A ausência de uma liga nacional estruturada é apontada como um dos fatores que limitam o potencial do futebol brasileiro. A avaliação foi feita por Emanuel Macedo de Medeiros, representante da Aliança Global de Integridade Esportiva (Siga), durante audiência da Subcomissão Especial de Modernização do Futebol na Câmara dos Deputados, realizada nesta quinta-feira (23).

Medeiros comparou o modelo brasileiro com o de países europeus e destacou que a falta de continuidade no planejamento dos clubes é um reflexo da desorganização. Ele lembrou casos emblemáticos de equipes que conquistaram títulos importantes e, pouco tempo depois, enfrentaram rebaixamentos, como Palmeiras (Libertadores 1999 e rebaixado em 2002), Grêmio (Libertadores 2017 e rebaixado em 2021), além das situações do Cruzeiro e do Fluminense.

Segundo o especialista, a criação de uma liga nacional poderia organizar melhor o futebol brasileiro e ser viabilizada por legislação, com federações obrigadas a formar ligas autônomas e regras claras em contrato. “O Congresso pode assumir a criação de uma liga profissional de futebol no país”, afirmou Medeiros.

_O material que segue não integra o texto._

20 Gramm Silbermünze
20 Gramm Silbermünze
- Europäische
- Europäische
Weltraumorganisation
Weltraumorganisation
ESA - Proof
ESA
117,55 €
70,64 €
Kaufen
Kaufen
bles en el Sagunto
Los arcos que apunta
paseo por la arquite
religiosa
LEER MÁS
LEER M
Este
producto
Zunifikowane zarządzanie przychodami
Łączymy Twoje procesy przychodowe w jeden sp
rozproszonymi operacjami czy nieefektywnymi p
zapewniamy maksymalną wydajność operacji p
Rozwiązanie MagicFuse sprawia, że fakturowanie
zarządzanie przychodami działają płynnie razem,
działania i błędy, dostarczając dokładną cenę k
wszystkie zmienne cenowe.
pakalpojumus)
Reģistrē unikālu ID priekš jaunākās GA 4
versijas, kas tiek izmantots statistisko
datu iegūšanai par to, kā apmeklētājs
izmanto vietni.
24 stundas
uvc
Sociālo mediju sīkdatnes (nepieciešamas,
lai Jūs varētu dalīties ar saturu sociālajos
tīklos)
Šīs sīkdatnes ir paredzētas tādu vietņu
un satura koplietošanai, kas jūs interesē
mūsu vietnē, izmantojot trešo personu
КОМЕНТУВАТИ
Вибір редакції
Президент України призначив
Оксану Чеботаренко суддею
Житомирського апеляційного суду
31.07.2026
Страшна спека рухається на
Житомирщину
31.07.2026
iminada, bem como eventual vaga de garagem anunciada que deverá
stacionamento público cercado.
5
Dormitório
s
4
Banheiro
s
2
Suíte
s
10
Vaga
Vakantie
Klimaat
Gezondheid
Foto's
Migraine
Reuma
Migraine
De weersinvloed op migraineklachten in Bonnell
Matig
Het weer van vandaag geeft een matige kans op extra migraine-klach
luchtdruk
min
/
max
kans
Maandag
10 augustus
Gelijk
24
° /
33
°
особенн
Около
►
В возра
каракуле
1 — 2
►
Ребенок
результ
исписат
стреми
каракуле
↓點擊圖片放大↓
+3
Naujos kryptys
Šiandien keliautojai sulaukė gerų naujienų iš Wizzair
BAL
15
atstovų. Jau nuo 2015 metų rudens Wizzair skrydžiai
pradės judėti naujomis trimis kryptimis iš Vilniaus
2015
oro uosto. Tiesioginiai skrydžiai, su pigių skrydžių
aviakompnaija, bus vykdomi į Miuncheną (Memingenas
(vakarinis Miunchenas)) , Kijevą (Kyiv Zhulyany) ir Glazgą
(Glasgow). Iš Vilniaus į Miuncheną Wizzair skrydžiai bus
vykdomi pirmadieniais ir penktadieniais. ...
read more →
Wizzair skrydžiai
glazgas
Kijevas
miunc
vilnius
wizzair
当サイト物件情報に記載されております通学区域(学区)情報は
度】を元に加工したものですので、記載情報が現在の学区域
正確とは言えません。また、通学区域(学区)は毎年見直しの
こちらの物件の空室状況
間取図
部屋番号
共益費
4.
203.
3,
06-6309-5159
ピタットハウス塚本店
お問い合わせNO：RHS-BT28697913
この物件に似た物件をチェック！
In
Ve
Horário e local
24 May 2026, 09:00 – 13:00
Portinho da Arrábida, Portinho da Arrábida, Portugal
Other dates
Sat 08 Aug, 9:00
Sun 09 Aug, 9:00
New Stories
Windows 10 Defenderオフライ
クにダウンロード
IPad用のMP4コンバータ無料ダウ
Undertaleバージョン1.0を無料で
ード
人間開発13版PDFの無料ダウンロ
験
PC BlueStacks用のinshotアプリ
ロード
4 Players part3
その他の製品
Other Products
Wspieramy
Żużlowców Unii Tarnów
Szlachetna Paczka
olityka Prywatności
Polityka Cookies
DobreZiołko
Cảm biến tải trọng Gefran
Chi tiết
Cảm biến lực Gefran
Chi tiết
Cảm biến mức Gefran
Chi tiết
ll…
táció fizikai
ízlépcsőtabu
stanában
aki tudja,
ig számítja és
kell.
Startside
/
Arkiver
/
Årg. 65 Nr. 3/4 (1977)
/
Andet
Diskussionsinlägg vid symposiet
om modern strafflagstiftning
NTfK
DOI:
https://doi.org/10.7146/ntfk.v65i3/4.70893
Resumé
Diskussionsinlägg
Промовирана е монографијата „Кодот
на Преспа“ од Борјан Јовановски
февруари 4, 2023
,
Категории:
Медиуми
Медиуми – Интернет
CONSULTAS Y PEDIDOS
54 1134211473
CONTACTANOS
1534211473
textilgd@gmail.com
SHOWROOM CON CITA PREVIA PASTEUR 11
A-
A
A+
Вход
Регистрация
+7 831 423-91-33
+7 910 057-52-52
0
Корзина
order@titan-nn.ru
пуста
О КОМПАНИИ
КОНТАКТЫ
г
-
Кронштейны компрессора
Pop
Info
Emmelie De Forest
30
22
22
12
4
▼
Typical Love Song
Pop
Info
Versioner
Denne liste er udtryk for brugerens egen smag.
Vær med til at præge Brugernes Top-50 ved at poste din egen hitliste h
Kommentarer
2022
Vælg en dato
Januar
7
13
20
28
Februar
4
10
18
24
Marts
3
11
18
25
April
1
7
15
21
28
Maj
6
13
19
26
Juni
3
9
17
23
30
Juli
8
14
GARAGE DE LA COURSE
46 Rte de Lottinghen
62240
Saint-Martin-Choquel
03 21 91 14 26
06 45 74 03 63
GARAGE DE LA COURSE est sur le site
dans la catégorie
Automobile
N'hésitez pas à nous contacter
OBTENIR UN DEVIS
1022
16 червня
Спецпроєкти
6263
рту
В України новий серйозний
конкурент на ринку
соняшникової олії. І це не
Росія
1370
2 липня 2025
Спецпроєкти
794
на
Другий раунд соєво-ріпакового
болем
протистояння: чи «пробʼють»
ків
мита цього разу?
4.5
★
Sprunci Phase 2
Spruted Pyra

O estudo da Siga analisou ligas de Portugal, Espanha, França, Itália e Inglaterra, destacando que, em três desses países, a criação das ligas ocorreu por lei, com supervisão do Estado, mas sem interferência política direta. As normas definem critérios de profissionalização e centralizam a gestão dos direitos de transmissão.

Durante a audiência, o consultor legislativo Gabriel Gervásio comentou a decisão do Supremo Tribunal Federal (STF) que revogou a regra do Profut que previa rebaixamento de clubes inadimplentes, por ferir a autonomia esportiva. Medeiros discordou, defendendo limites legais à autonomia do futebol. O deputado Bandeira de Mello (PSB-RJ) reforçou que a CBF não pode atuar como um “quarto poder” e que é necessária clareza sobre os limites da autonomia das entidades esportivas.

Segundo a consultoria Ernest & Young (2023), o futebol brasileiro gera mais de 500 mil empregos e movimenta cerca de R$ 60 bilhões por ano. Apesar disso, os clubes possuem dívidas significativas, incluindo R$ 4,1 bilhões em impostos e R$ 2,1 bilhões em empréstimos. Entre os 850 clubes registrados na CBF, 20 concentram mais de 80% da receita do setor.